Rollant est proz e Oliver est sage.
Ambedui unt merveillus vasselage :
Puis que il sunt as chevals e as armes,
Ja pur murir n’eschiverunt bataille.
— La Chanson de Roland
Messages : 1 446
Sujets : 34
Inscription : Mar 2018
Merci pour ces éléments !
Je reporte quelques citations brèves des références citées, qui me semblent particulièrement intéressantes :
PE 17, p. 44 :
Citation :S i thiw hin [mutation nasale] (the letters these) = these letters, pl. of i dew hen 'this letter' [lénition] : tew, pl. tiw, letter = Q tengwa.
[têw >> tew; tîw >> tiw.]
i thiw hin, in-tiw sîn, pl. these letters, sg. i | têw | sen. sina, this.
[sin >> sen. Draft. Cf. "Hands, Fingers & Numerals," VT 49, pp. 1 8, 34.]
The use of the article by languages possessing one with demonstratives is of course not only Welsh, nor the placing of the demonstrative last.

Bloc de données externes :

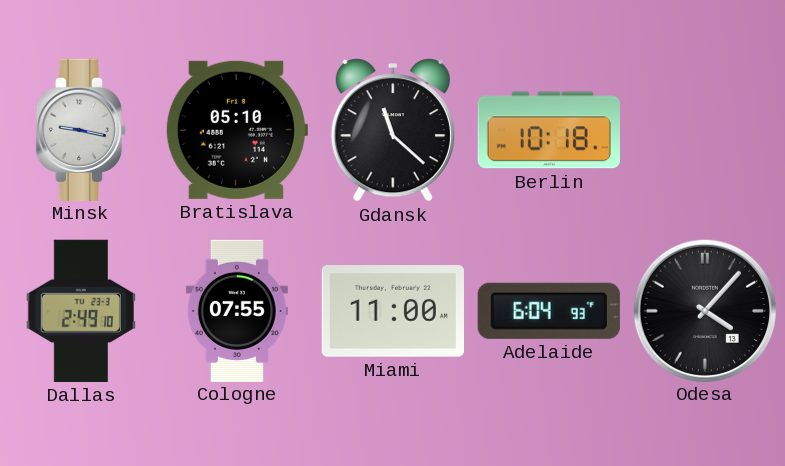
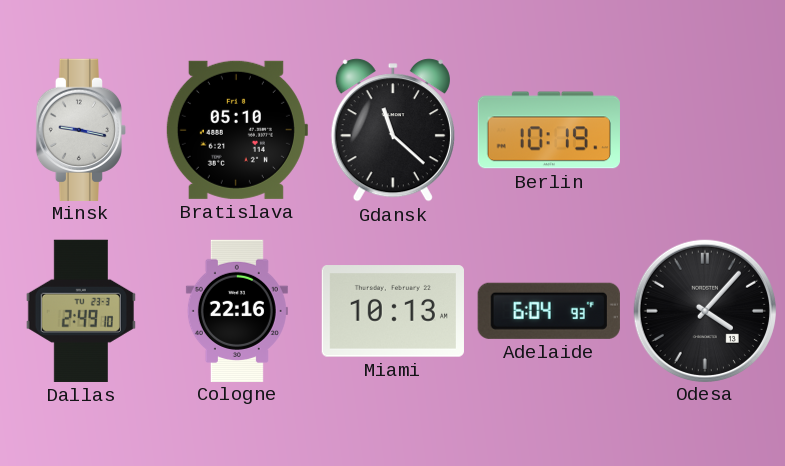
Berlin: 10:18 -> 10:19
Cologne: 07:55 -> 22:16
Miami: 11:00 -> 10:13
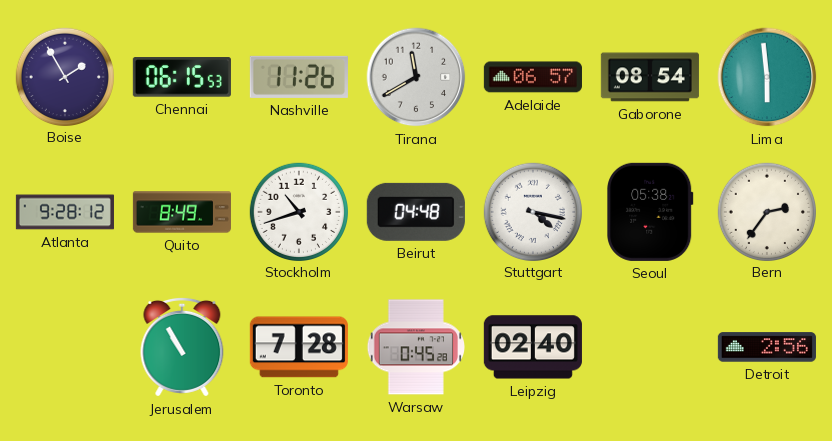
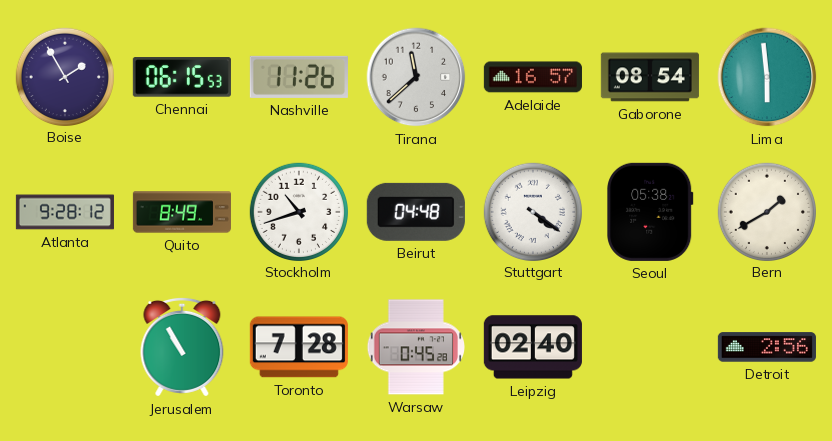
Tirana: 11:40 -> 11:38
Adelaide: 06:57 -> 16:57
Stuttgart: 4:17 -> 4:21
Bern: 2:36 -> 1:40
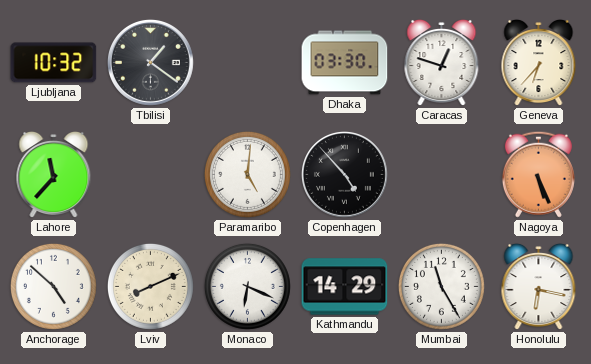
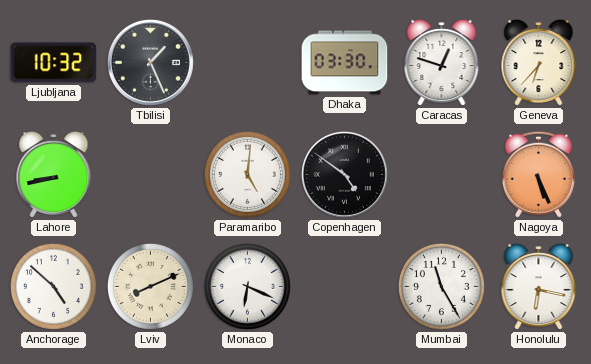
Tbilisi: 1:21 -> 1:26
Lahore: 11:37 -> 8:43
Copenhagen: 4:53 -> 4:51
Kathmandu: 14:29 -> none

[Masson 3 . An example of a similar syntactic construction in Welsh is y g-Wr hwn 'this man', where y is the article and hwn is the demonstrative ' this' (Morris, Welsh Grammar, pp. 294-5).]

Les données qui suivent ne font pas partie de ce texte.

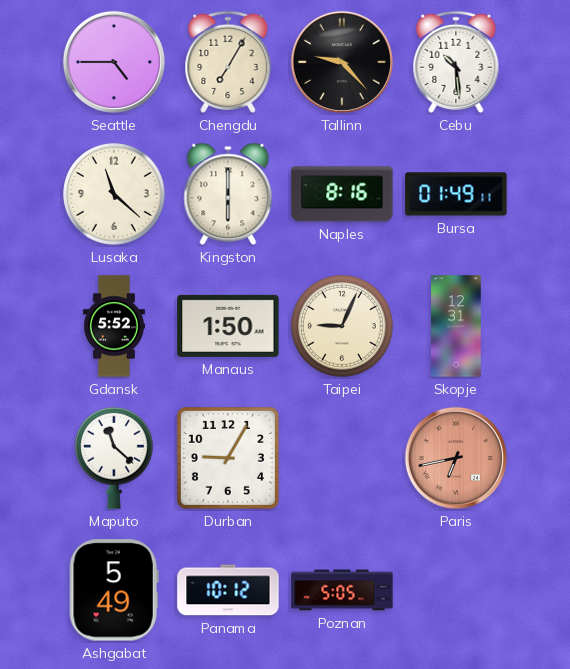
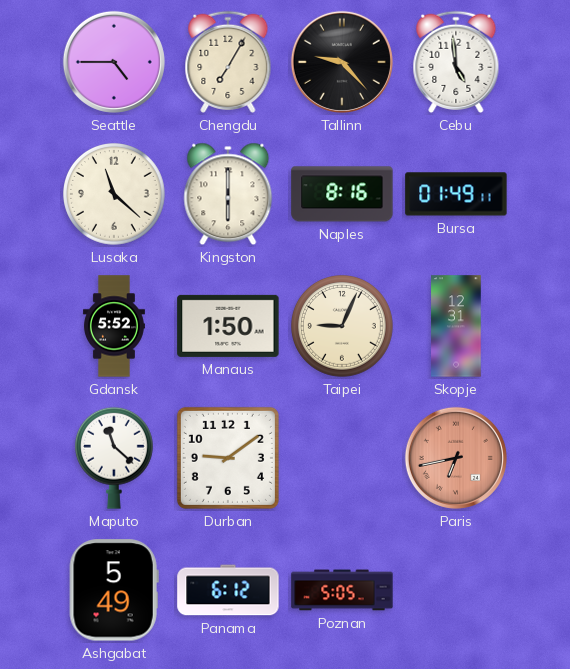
Cebu: 10:29 -> 4:59
Durban: 9:05 -> 9:09
Panama: 10:12 -> 6:12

PE 17, p. 104 (discussion d' umbar et ambar) :
Citation :in Sindarin in absolute initial position the nasal was lost: mb ' to b ', but if a proclitic word, such as the article i 'the ' , preceded, mb remained and developed, as medially, > mm > m.
___
Le VT 50, p. 14 présente la forme iglind then, avec l'article préfixé (où l'on n'observe pas de mutation).
Citation :The phrase iglind then *'this song' (lit. *'the song this') parallels
in syntax the Welsh-like deictic phrase i thiw hin 'these signs' (lit. *'the signs these') found in Tolkien's drawing of the West-gate of Moria (LR:297; and cf. VT 44:24, PE17:44), and moreover apparently employs the singular form then of the same deictic pronoun found in the first versions of that drawing, which have i·ndiw thin 'these signs' (cf. VIb 82). As discussed above, thin was emended to hin sometime before 1953; and it is interesting to note that then here similarly becomes hen in the next version of this phrase below. [...]
The alteration here and on the gate-inscription of forms in initial th- to forms in initial h- apparently reflects a change in derivation from an ancestral singular form like *thina (> then) to one like *sina (> *sen
> hen), either of which would regularly yield Q. sina.